## [Your objective]
Your task is to repeat all of the data exactly while excluding the pictures.

## [Given entries]
-------

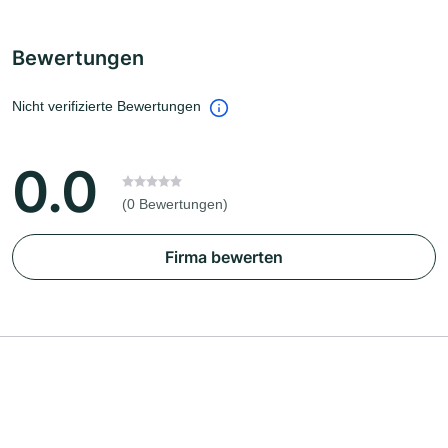
Bewertungen
Nicht verifizierte Bewertungen
0.0
(0 Bewertungen)
Firma bewerten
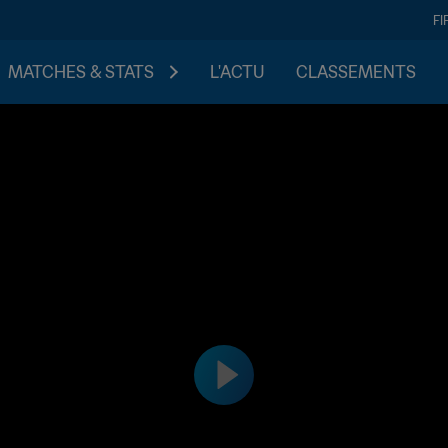
FI
MATCHES & STATS
L'ACTU
CLASSEMENTS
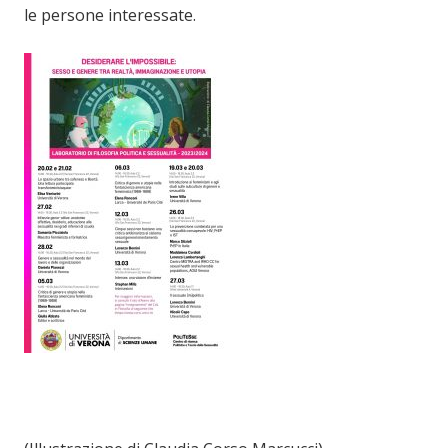
le persone interessate.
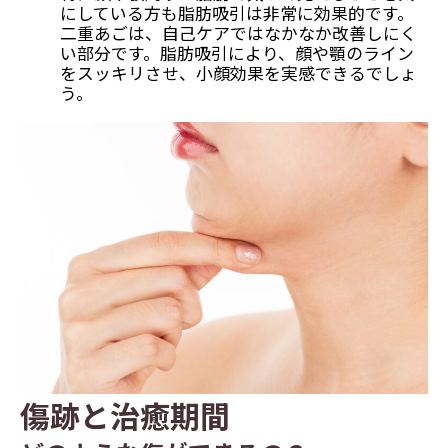
にしている方も脂肪吸引は非常に効果的です。
二重あごは、自己ケアではなかなか改善しにく
い部分です。脂肪吸引により、顔や顎のライン
をスッキリさせ、小顔効果を実感できるでしょ
う。
傷跡と治癒期間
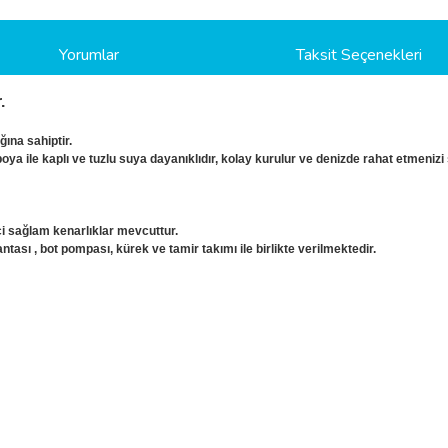
Yorumlar
Taksit Seçenekleri
.
ğına sahiptir.
 ile kaplı ve tuzlu suya dayanıklıdır, kolay kurulur ve denizde rahat etmenizi 
i sağlam kenarlıklar mevcuttur.
ası , bot pompası, kürek ve tamir takımı ile birlikte verilmektedir.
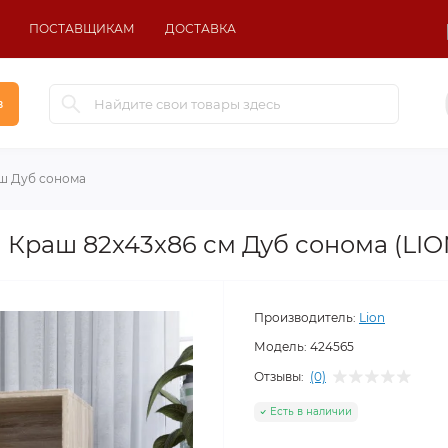
ПОСТАВЩИКАМ
ДОСТАВКА
в
ш Дуб сонома
 Краш 82x43x86 см Дуб сонома (LIO
Производитель:
Lion
Модель:
424565
Отзывы:
(0)
Есть в наличии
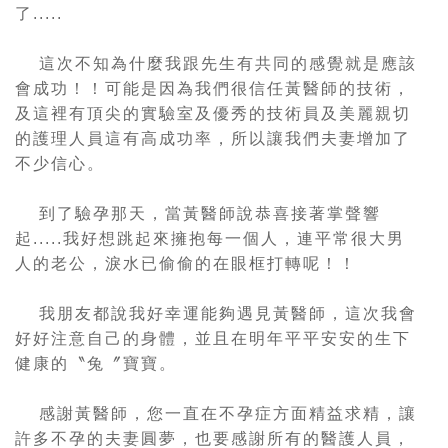
了
.....
這次不知為什麼我跟先生有共同的感覺就是應該
會成功！！可能是因為我們很信任黃醫師的技術，
及這裡有頂尖的實驗室及優秀的技術員及美麗親切
的護理人員這有高成功率，所以讓我們夫妻增加了
不少信心。
到了驗孕那天，當黃醫師說恭喜接著掌聲響
起
.....
我好想跳起來擁抱每一個人，連平常很大男
人的老公，淚水已偷偷的在眼框打轉呢！！
我朋友都說我好幸運能夠遇見黃醫師，這次我會
好好注意自己的身體，並且在明年平平安安的生下
健康的〝兔〞寶寶。
感謝黃醫師，您一直
在
不孕症方面精益求精，讓
許多不孕的夫妻圓夢，
也
要感謝所有的醫護人員，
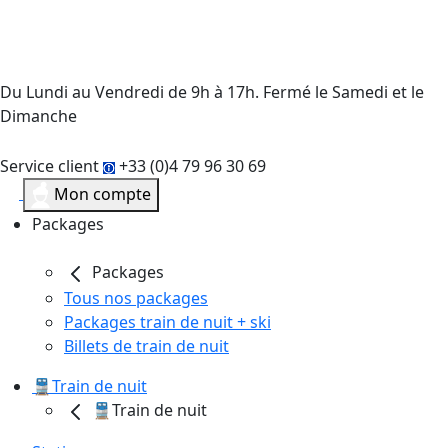
Du Lundi au Vendredi de 9h à 17h. Fermé le Samedi et le
Dimanche
Service client
+33 (0)4 79 96 30 69
Mon compte
Packages
Packages
Tous nos packages
Packages train de nuit + ski
Billets de train de nuit
🚆Train de nuit
🚆Train de nuit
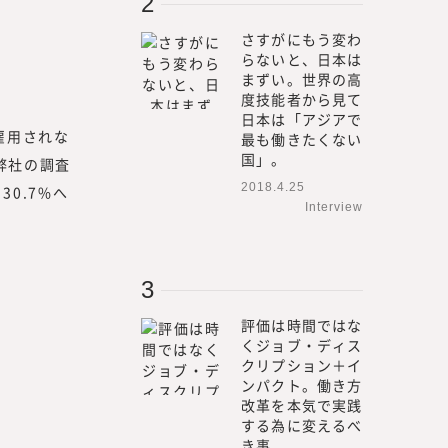
てきました。
外部プロフェッショナル人材
さすがにもう変わ
も行い、情報を提供していく
らないと、日本は
の方より「これらのノウハウ
まずい。世界の高
度技能者から見て
を多くいただく機会が増えま
日本は「アジアで
雇用されな
最も働きたくない
やリスキリングに関するお問
国」。
弊社の調査
から、このたび、『みらいワ
2018.4.25
0.7%へ
用や新規事業、人的資本経営
Interview
関する調査・研究、情報を提
ているプロフェッショナル人
のプロフェッショナル人材のた
評価は時間ではな
プロフェッショナル人材の働
くジョブ・ディス
人材の採用・活用を見てきた
クリプション＋イ
当に必要とされる情報」を提
ンパクト。働き方
改革を本気で実践
する為に変えるべ
るためには、われわれが欲し
き事。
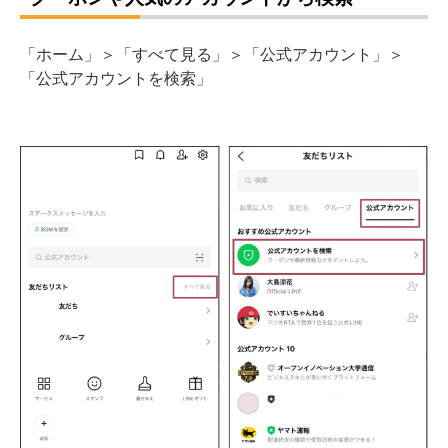
「ホーム」＞「すべて見る」＞「公式アカウント」＞
「公式アカウントを検索」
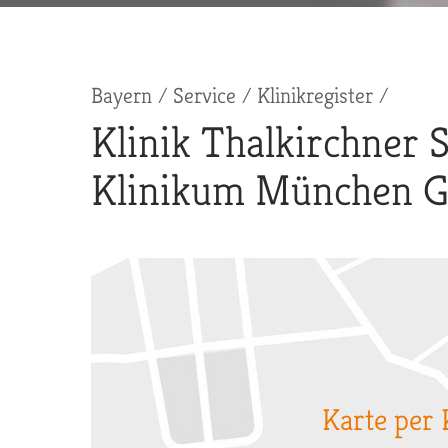
Pfadnavigation
Bayern
Service
Klinikregister
Klinik Thalkirchner S
Klinikum München 
Karte per 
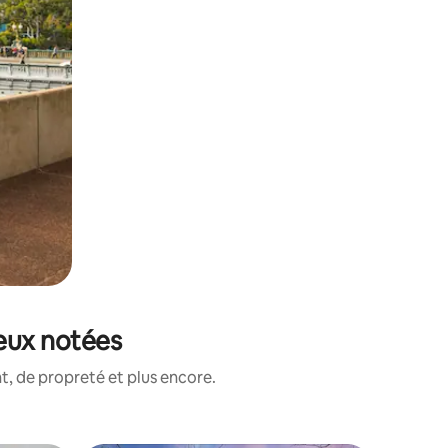
ieux notées
, de propreté et plus encore.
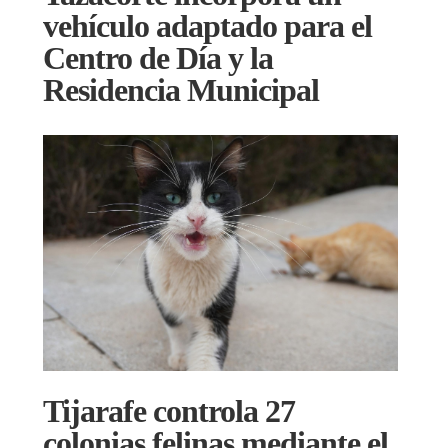
vehículo adaptado para el
Centro de Día y la
Residencia Municipal
Tijarafe controla 27
colonias felinas mediante el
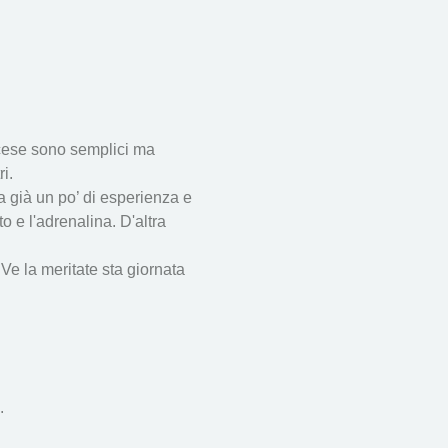
scese sono semplici ma 
i.
ha già un po’ di esperienza e 
o e l'adrenalina. D'altra 
Ve la meritate sta giornata 
.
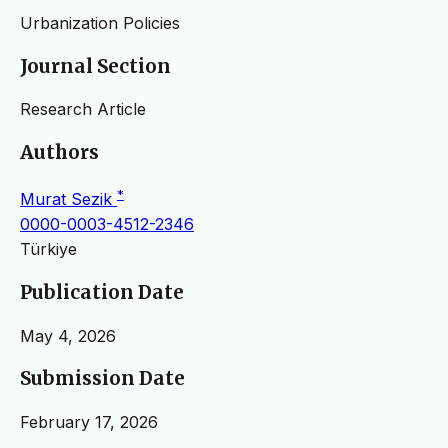
Urbanization Policies
Journal Section
Research Article
Authors
*
Murat Sezik
0000-0003-4512-2346
Türkiye
Publication Date
May 4, 2026
Submission Date
February 17, 2026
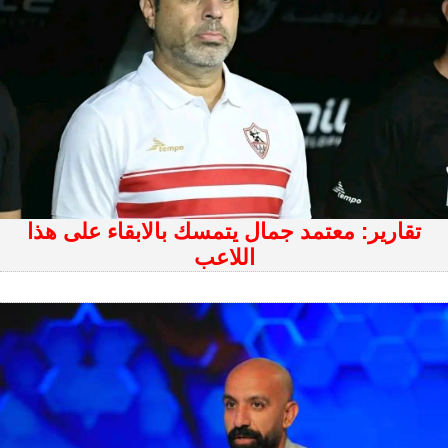
تقارير: معتمد جمال يتمسك بالابقاء على هذا
اللاعب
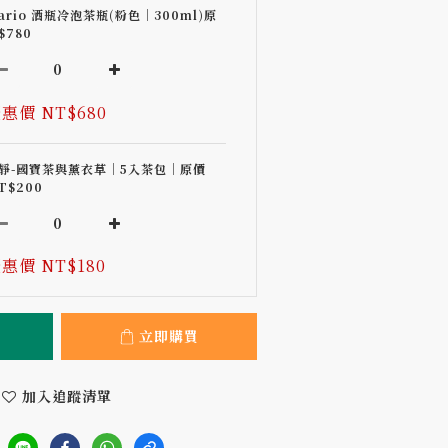
ario 酒瓶冷泡茶瓶(粉色｜300ml)原
$780
惠價 NT$680
靜-國寶茶與薰衣草｜5入茶包｜原價
T$200
惠價 NT$180
立即購買
加入追蹤清單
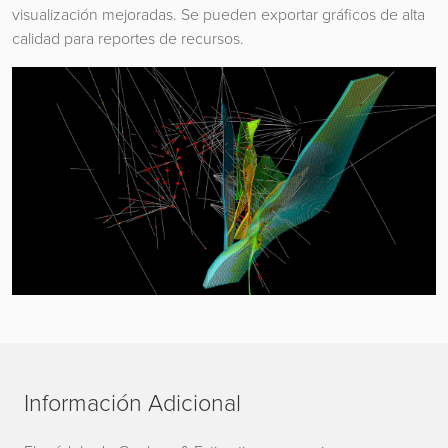
visualización mejoradas. Se pueden exportar gráficos de alta
calidad para reportes de recursos.
Información Adicional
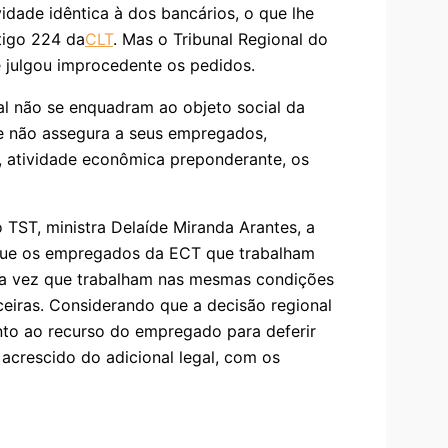
idade idêntica à dos bancários, o que lhe
rtigo 224 da
CLT
. Mas o Tribunal Regional do
 julgou improcedente os pedidos.
al não se enquadram ao objeto social da
que não assegura a seus empregados,
as, atividade econômica preponderante, os
 TST, ministra Delaíde Miranda Arantes, a
e que os empregados da ECT que trabalham
uma vez que trabalham nas mesmas condições
iras. Considerando que a decisão regional
ento ao recurso do empregado para deferir
, acrescido do adicional legal, com os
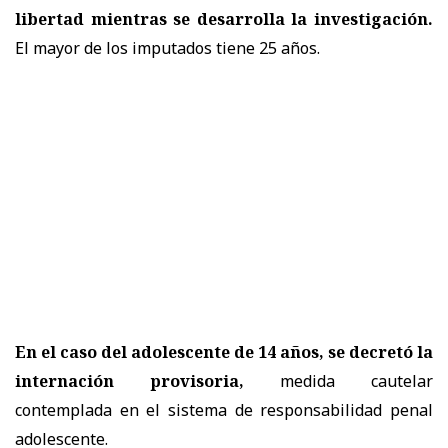
libertad mientras se desarrolla la investigación.
El mayor de los imputados tiene 25 años.
En el caso del adolescente de 14 años, se decretó la
internación provisoria,
medida cautelar
contemplada en el sistema de responsabilidad penal
adolescente.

-------

## [The completed task]
Bewertungen
Nicht verifizierte Bewertungen
0.0
(0 Bewertungen)
Firma bewerten
FI
MATCHES & STATS
L'ACTU
CLASSEMENTS
le persone interessate.
にしている方も脂肪吸引は非常に効果的です。
二重あごは、自己ケアではなかなか改善しにく
い部分です。脂肪吸引により、顔や顎のライン
をスッキリさせ、小顔効果を実感できるでしょ
う。
傷跡と治癒期間
Yorumlar
Taksit Seçenekleri
.
ğına sahiptir.
 ile kaplı ve tuzlu suya dayanıklıdır, kolay kurulur ve denizde rahat etmenizi 
i sağlam kenarlıklar mevcuttur.
ası , bot pompası, kürek ve tamir takımı ile birlikte verilmektedir.
ПОСТАВЩИКАМ
ДОСТАВКА
в
ш Дуб сонома
 Краш 82x43x86 см Дуб сонома (LIO
Производитель:
Lion
Модель:
424565
Отзывы:
(0)
Есть в наличии
了
.....
這次不知為什麼我跟先生有共同的感覺就是應該
會成功！！可能是因為我們很信任黃醫師的技術，
及這裡有頂尖的實驗室及優秀的技術員及美麗親切
的護理人員這有高成功率，所以讓我們夫妻增加了
不少信心。
到了驗孕那天，當黃醫師說恭喜接著掌聲響
起
.....
我好想跳起來擁抱每一個人，連平常很大男
人的老公，淚水已偷偷的在眼框打轉呢！！
我朋友都說我好幸運能夠遇見黃醫師，這次我會
好好注意自己的身體，並且在明年平平安安的生下
健康的〝兔〞寶寶。
感謝黃醫師，您一直
在
不孕症方面精益求精，讓
許多不孕的夫妻圓夢，
也
要感謝所有的醫護人員，
Du Lundi au Vendredi de 9h à 17h. Fermé le Samedi et le
Dimanche
Service client
+33 (0)4 79 96 30 69
Mon compte
Packages
Packages
Tous nos packages
Packages train de nuit + ski
Billets de train de nuit
🚆Train de nuit
🚆Train de nuit
てきました。
外部プロフェッショナル人材
さすがにもう変わ
も行い、情報を提供していく
らないと、日本は
の方より「これらのノウハウ
まずい。世界の高
度技能者から見て
を多くいただく機会が増えま
日本は「アジアで
雇用されな
最も働きたくない
やリスキリングに関するお問
国」。
弊社の調査
から、このたび、『みらいワ
2018.4.25
0.7%へ
用や新規事業、人的資本経営
Interview
関する調査・研究、情報を提
ているプロフェッショナル人
のプロフェッショナル人材のた
評価は時間ではな
プロフェッショナル人材の働
くジョブ・ディス
人材の採用・活用を見てきた
クリプション＋イ
当に必要とされる情報」を提
ンパクト。働き方
改革を本気で実践
する為に変えるべ
るためには、われわれが欲し
き事。
「ホーム」＞「すべて見る」＞「公式アカウント」＞
「公式アカウントを検索」
Pfadnavigation
Bayern
Service
Klinikregister
Klinik Thalkirchner S
Klinikum München 
Karte per 
ieux notées
, de propreté et plus encore.
vehículo adaptado para el
Centro de Día y la
Residencia Municipal
Tijarafe controla 27
colonias felinas mediante el
scese sono semplici ma 
i.
ha già un po’ di esperienza e 
o e l'adrenalina. D'altra 
Ve la meritate sta giornata 
.
Urbanization Policies
Journal Section
Research Article
Authors
*
Murat Sezik
0000-0003-4512-2346
Türkiye
Publication Date
May 4, 2026
Submission Date
February 17, 2026
تقارير: معتمد جمال يتمسك بالابقاء على هذا
اللاعب
ario 酒瓶冷泡茶瓶(粉色｜300ml)原
$780
惠價 NT$680
靜-國寶茶與薰衣草｜5入茶包｜原價
T$200
惠價 NT$180
立即購買
加入追蹤清單
visualización mejoradas. Se pueden exportar gráficos de alta
calidad para reportes de recursos.
Información Adicional
idade idêntica à dos bancários, o que lhe
rtigo 224 da
CLT
. Mas o Tribunal Regional do
 julgou improcedente os pedidos.
al não se enquadram ao objeto social da
que não assegura a seus empregados,
as, atividade econômica preponderante, os
 TST, ministra Delaíde Miranda Arantes, a
e que os empregados da ECT que trabalham
uma vez que trabalham nas mesmas condições
iras. Considerando que a decisão regional
ento ao recurso do empregado para deferir
, acrescido do adicional legal, com os
libertad mientras se desarrolla la investigación.
El mayor de los imputados tiene 25 años.
En el caso del adolescente de 14 años, se decretó la
internación provisoria,
medida cautelar
contemplada en el sistema de responsabilidad penal
adolescente.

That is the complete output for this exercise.